Hi llvm people,
I have been contributing to clang for a while. I am now looking for something to work on in llvm-core.
In the list of open projects, I found llvm IR fuzzing to be interesting. I saw the gsoc page for llvm and browsed through the mailing list and it seems to me that no one else is actively working on it at the moment.
Is anyone else working on it right now? I am planning to start on the prerequisite readings once I get a better view on what’s going on in this area or whether I should pursue something else.
Seems viable (+Kostya, maybe he can +anyone else on his team/he’s worked with who might be interesting in collaborating on this use of fuzzing, or provide other general pointers, etc)
A bit of prior work to be aware of:
There’s something running under OSSFuzz already. I’m not super clear on what this is, how it works operationally, but definitely something to be aware of.
llvm-stress is an in tree tool for generating random IR. Not sure this has been actively maintained at all though.
If you’re going to use a coverage guided fuzzer, you want to give some thought to your corpus choice. Will your corpus be IR? Bitcode? A random seed for llvm-stress? A random buffer replacing llvm-stress’ RNG? Each has tradeoffs and will exercise different parts of the infrastructure.

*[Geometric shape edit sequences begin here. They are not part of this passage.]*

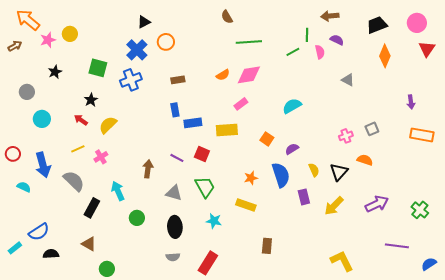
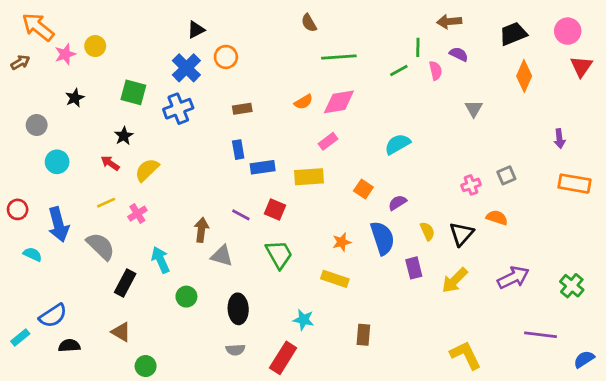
gray triangle: (348, 80) -> (474, 109), turned 32
gray triangle: (174, 193) -> (222, 256), moved
cyan star: (214, 221) -> (304, 320), moved

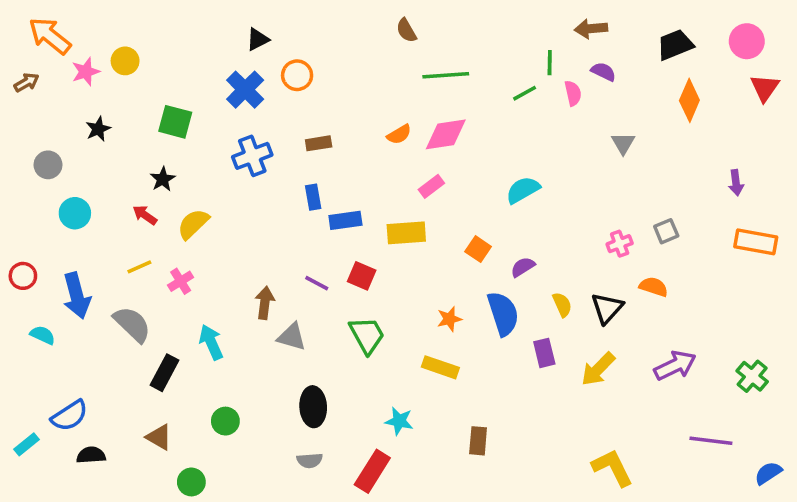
blue cross: (178, 109) -> (252, 156), moved
green circle: (186, 297) -> (225, 421), moved

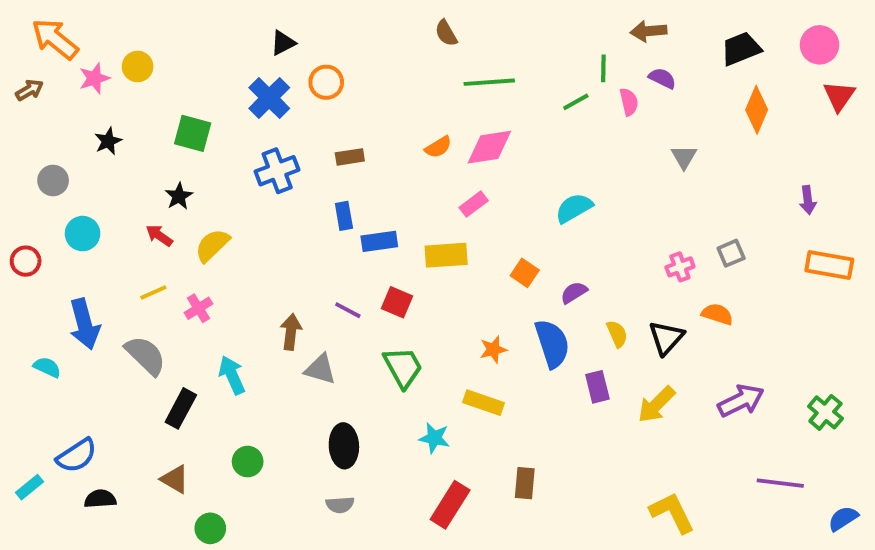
red circle: (23, 276) -> (26, 261), moved
cyan star: (399, 421) -> (434, 438), moved
red rectangle: (372, 471) -> (450, 505), moved

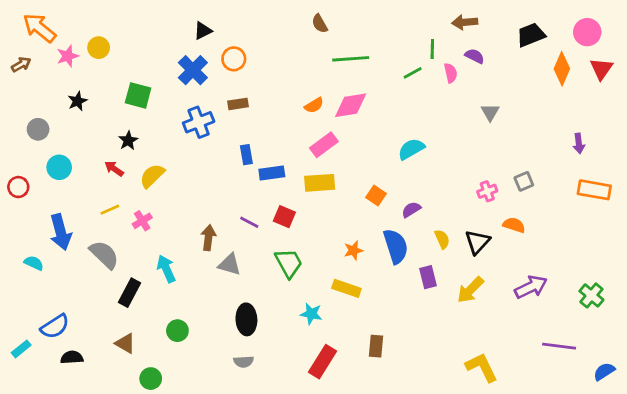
orange diamond: (757, 110) -> (562, 69), moved
brown rectangle: (350, 157) -> (238, 104), moved
pink rectangle: (474, 204) -> (324, 145), moved, size x1.4

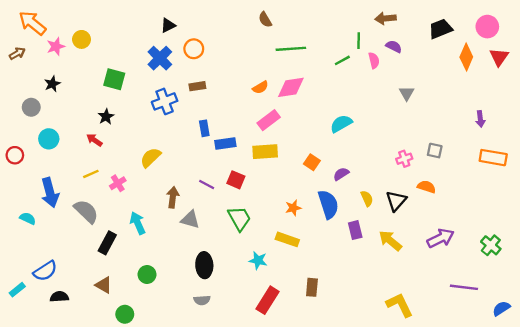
black star: (77, 101) -> (52, 84), moved
yellow semicircle: (152, 176) -> (151, 158), moved
gray square: (524, 181) -> (435, 151), turned 35
yellow arrow: (470, 290) -> (390, 241), turned 85

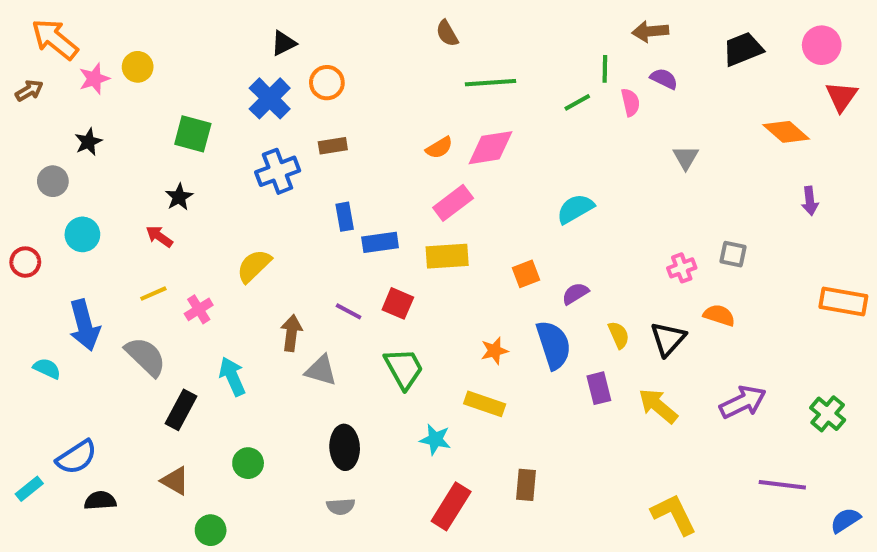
orange diamond: (466, 57) -> (786, 132), moved, turned -72
orange rectangle: (493, 158) -> (843, 301), moved
orange square: (312, 162) -> (526, 274), turned 35

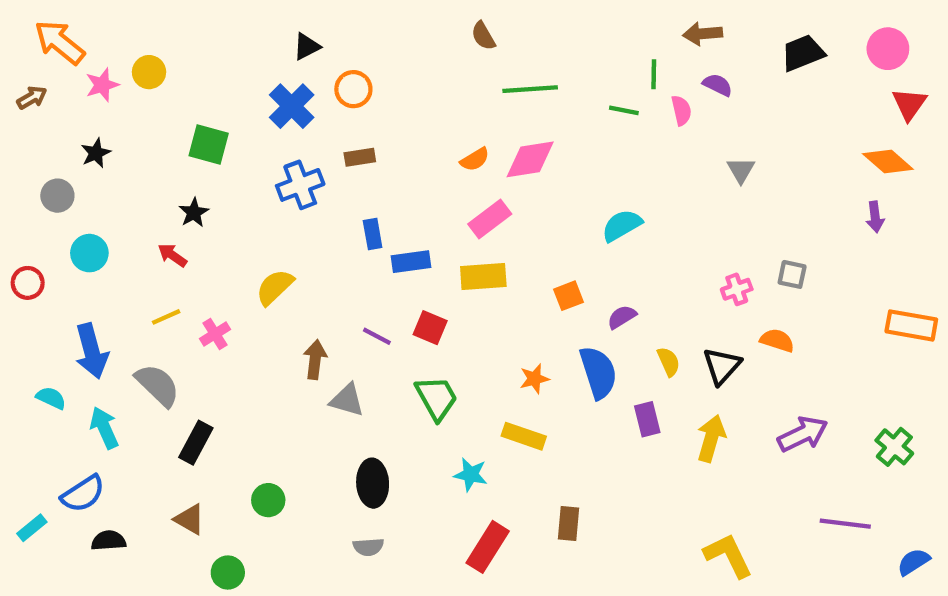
green line: (577, 102) -> (624, 110), turned 40
orange diamond: (786, 132) -> (888, 162), moved
cyan arrow: (232, 376) -> (104, 428), moved
yellow arrow: (658, 406) -> (711, 438), turned 66

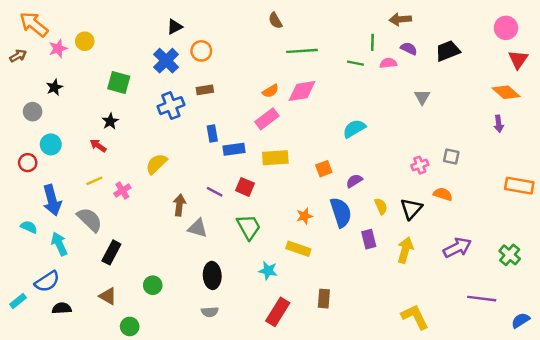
black trapezoid: (803, 53) -> (448, 51), moved
pink semicircle: (681, 110) -> (388, 63), turned -84
pink rectangle: (490, 219) -> (267, 119), moved
red circle: (28, 283) -> (28, 163), moved

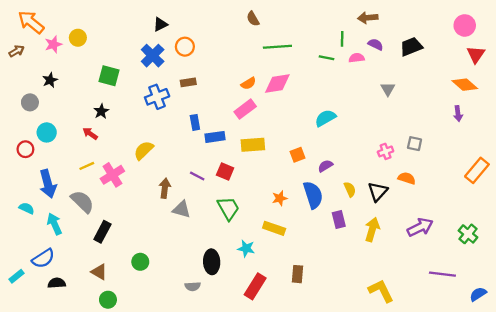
orange rectangle: (519, 186) -> (477, 170), turned -60
pink cross: (122, 191) -> (112, 175), size x1.5
black ellipse: (212, 275) -> (212, 262), moved
green circle: (130, 326) -> (108, 300), moved

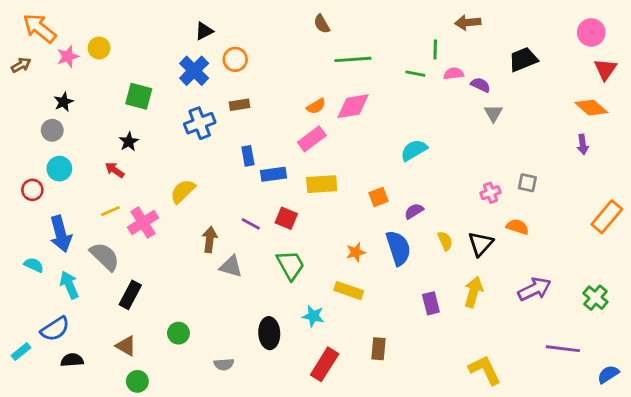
purple semicircle: (376, 44) -> (481, 85), moved
gray circle: (30, 102) -> (52, 130), moved
purple rectangle: (339, 219) -> (431, 303), moved
gray semicircle: (193, 286) -> (224, 364), moved

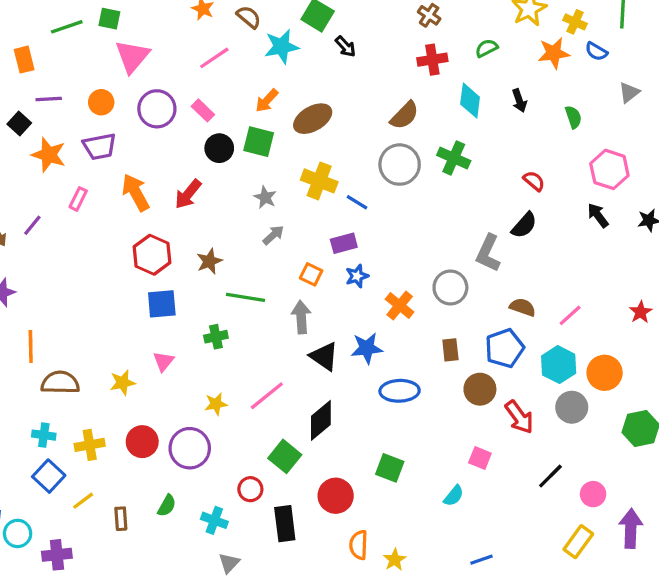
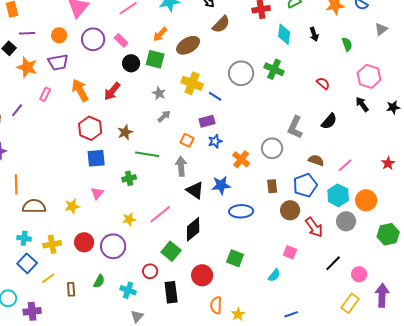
brown semicircle: (404, 115) -> (221, 24), moved
black semicircle: (524, 225) -> (329, 121), moved

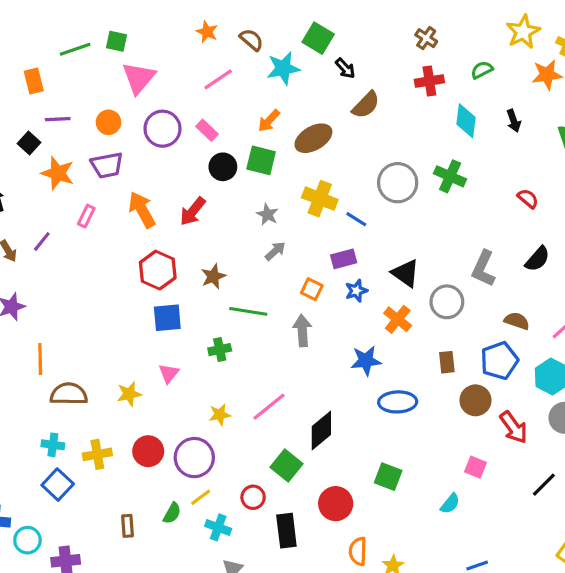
black triangle: (195, 190) -> (406, 273), moved
yellow line: (48, 278) -> (201, 497), moved

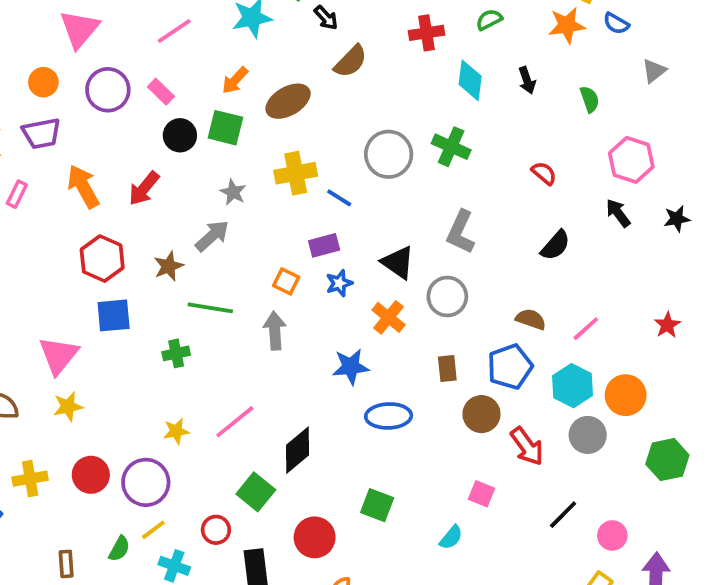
yellow cross: (320, 199) -> (296, 173), turned -32
gray arrow: (275, 251) -> (212, 236), moved, size x1.4
gray L-shape: (483, 268) -> (461, 232), moved
pink triangle: (169, 373) -> (59, 355), moved, size x1.6

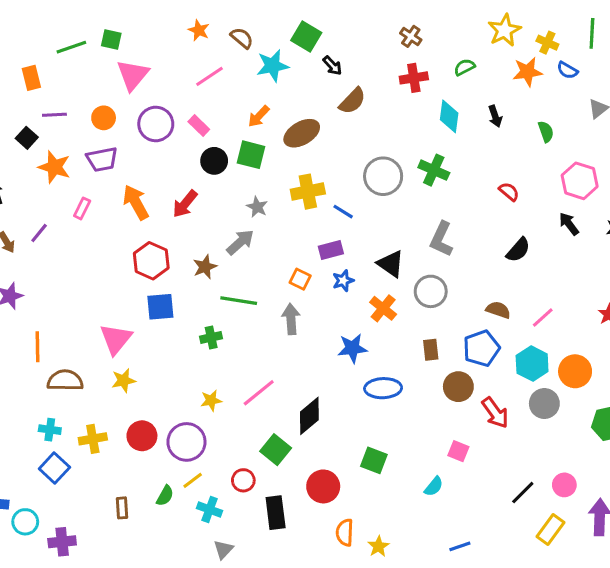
black line: (563, 515) -> (523, 493), moved

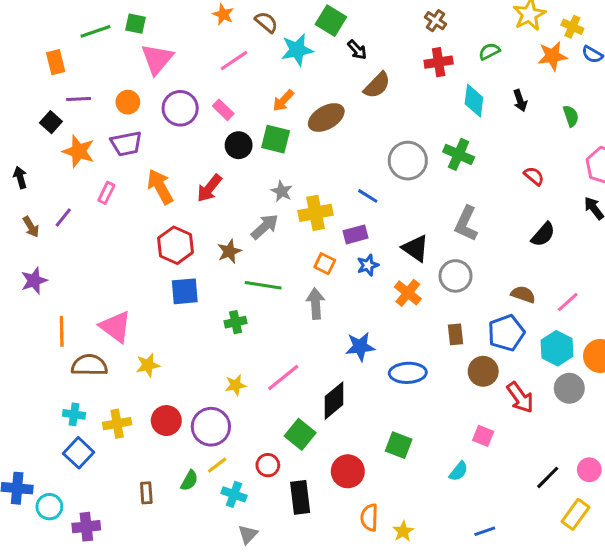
yellow cross: (308, 192) -> (315, 213), moved
pink triangle: (116, 339) -> (116, 327), moved, turned -32
blue star: (352, 348) -> (360, 347), moved

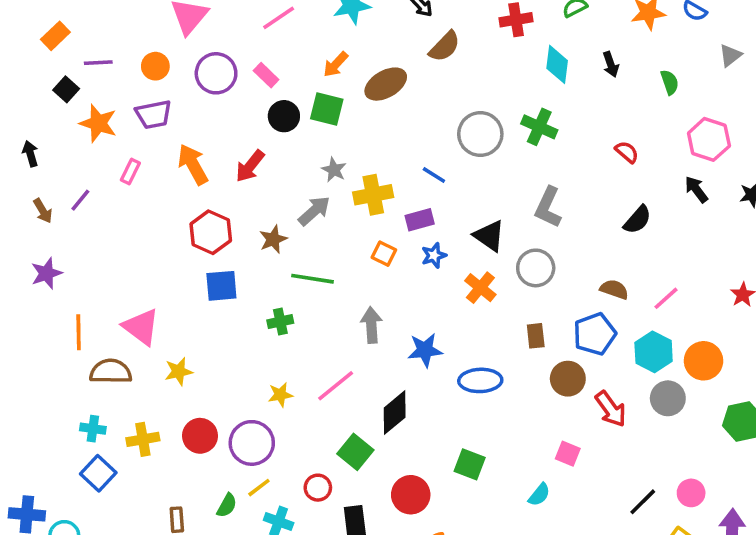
orange rectangle: (56, 62) -> (55, 36), moved, turned 60
gray arrow: (315, 304) -> (371, 325), moved

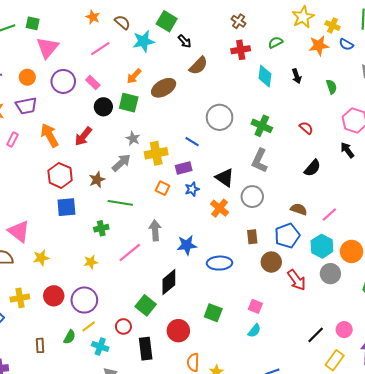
green cross: (539, 127) -> (262, 126), moved
pink line: (336, 386) -> (130, 253), moved
yellow star: (280, 395) -> (91, 262), moved
pink square: (568, 454) -> (255, 306), moved

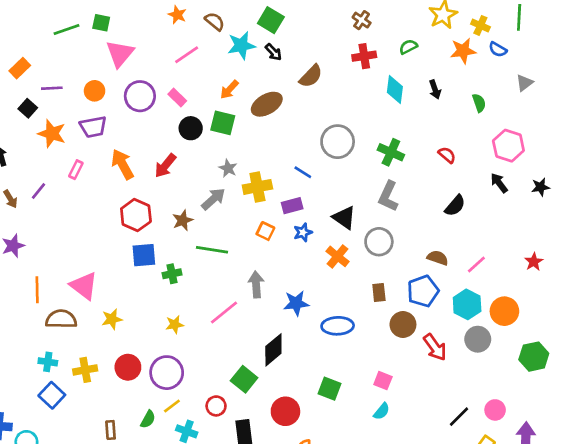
black arrow: (185, 41) -> (273, 52), moved
green cross: (101, 228) -> (172, 274), moved

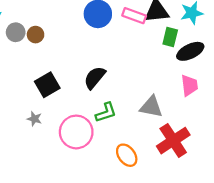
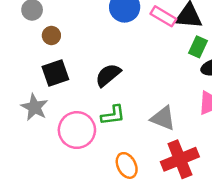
brown circle: (36, 35) -> (51, 35), moved
gray star: (34, 119) -> (34, 107), size x1.6

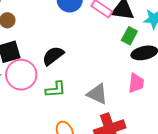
pink circle: (77, 130) -> (21, 75), moved

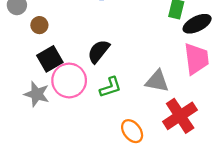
pink trapezoid: (136, 83) -> (196, 59), size x1.4

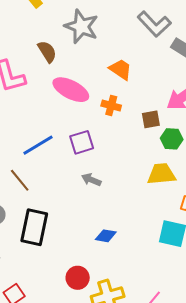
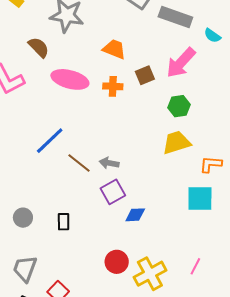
brown square: (151, 119) -> (145, 75), moved
purple square: (82, 142) -> (113, 192), moved
brown line: (20, 180) -> (79, 163), moved
black rectangle: (34, 227) -> (64, 222), size x0.5

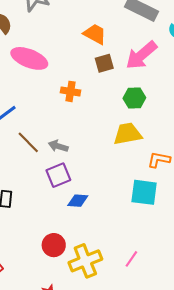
orange trapezoid: (114, 49) -> (95, 34), moved
orange cross: (113, 86) -> (70, 91), moved

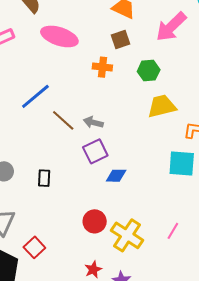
brown square: (104, 63) -> (121, 39), moved
green hexagon: (134, 98) -> (149, 71), moved
yellow cross: (85, 261) -> (127, 235), turned -32

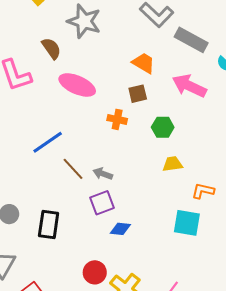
pink arrow: (171, 27) -> (189, 86), turned 64
yellow trapezoid: (162, 106) -> (173, 164), size x0.7
black rectangle: (44, 178) -> (49, 224), size x1.6

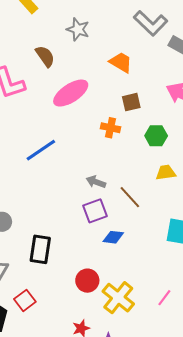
gray star: (84, 21) -> (78, 29), size x0.7
orange trapezoid: (144, 63) -> (121, 62), moved
pink ellipse: (77, 85) -> (71, 93), turned -57
brown line: (73, 169) -> (130, 197), moved
black rectangle: (49, 224) -> (40, 249), moved

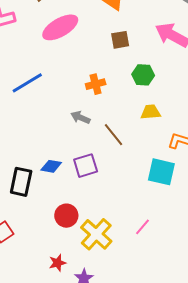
orange cross: (111, 128) -> (96, 84), moved, turned -30
purple square: (95, 211) -> (86, 166), moved
blue diamond: (113, 237) -> (51, 166), moved
pink line: (164, 298) -> (143, 227), moved

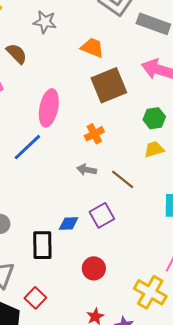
pink ellipse: (60, 27) -> (49, 108), moved, turned -36
brown square: (120, 40) -> (109, 85), size x1.8
green hexagon: (143, 75) -> (154, 118), moved
yellow cross: (96, 234) -> (150, 292), moved

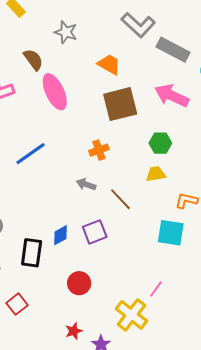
pink ellipse: (49, 108) -> (55, 92), moved, turned -45
blue diamond: (69, 224) -> (60, 235), turned -35

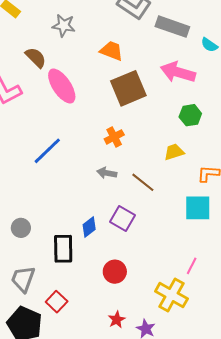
green hexagon: (160, 143) -> (190, 115), moved
purple square: (95, 232) -> (122, 219), turned -30

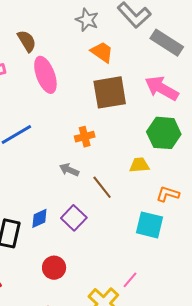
gray star: (64, 26) -> (87, 20), moved
green hexagon: (190, 115) -> (164, 133), size x1.5

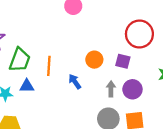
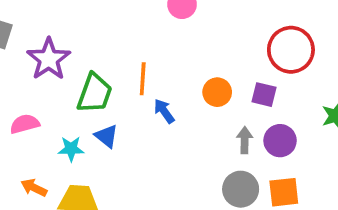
orange line: (49, 66) -> (143, 79), moved
blue arrow: (75, 82) -> (164, 111), moved
blue triangle: (27, 86) -> (106, 136), turned 40

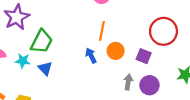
orange line: (143, 79) -> (102, 31), moved
blue arrow: (164, 111) -> (91, 56), moved
cyan star: (71, 149) -> (23, 61), moved

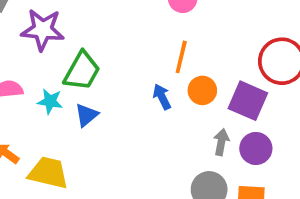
purple star: (17, 17) -> (43, 30), turned 30
purple square: (144, 56) -> (248, 101), size x1.5
blue triangle: (45, 68) -> (86, 115), turned 32

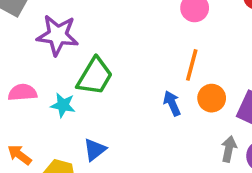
blue triangle: (86, 115) -> (95, 150), moved

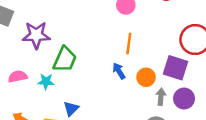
orange circle: (212, 98) -> (146, 77), moved

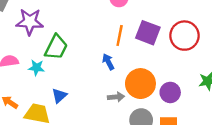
purple square: (176, 68) -> (148, 33), moved
orange circle: (146, 77) -> (140, 84), moved, size x1.6
gray arrow: (161, 97) -> (116, 97), moved, turned 77

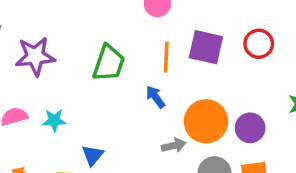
red circle: (184, 36) -> (259, 44), size x0.7
green trapezoid: (56, 47) -> (109, 63), moved

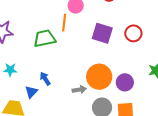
orange line: (166, 57) -> (64, 23), moved
green trapezoid: (109, 63) -> (45, 38), turned -125
blue arrow: (155, 97) -> (45, 79), moved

It’s also worth commenting that bugpoint’s reduction strategy tends to be a very effective mutation fuzzer in practice.
Personally, I’d approach it with something like the following:
Start with a corpus of random seeds to llvm-stress + a pass identifier. Should be easy to stand up and run with any fuzz driver, make sure it works and fix the obvious problems to get a reasonable fuzz rate.
Then extend your llvm-stress seed corpus into a random buffer corpus. Extract llvm-stress into a library which consumes a string of random bytes. Have the first byte of the buffer map to pass under test and the rest of an llvm-stress input.
Once that was running successfully - extend it. There’s lots of room to improve llvm-stress’ generator.
Another extension would be to add in mutation transforms after generation but before pass of interest. (Extracting out bugpoint/llvm-bisect transforms to use for the mutation would work pretty well.) Basically, you extend your input buffer to allow a set of transform identifies following the buffer passed to llvm-stress.
The preceding is not super well thought out, just what occurred to me in the moment.
Thanks for the replies David and Philip. I am still finding my way in this area so I am starting with some background reading.
The first thing I will do is go through llvm-stress and see how it broadly works. I will then go through Philip’s bulleted list and try to follow his suggestions.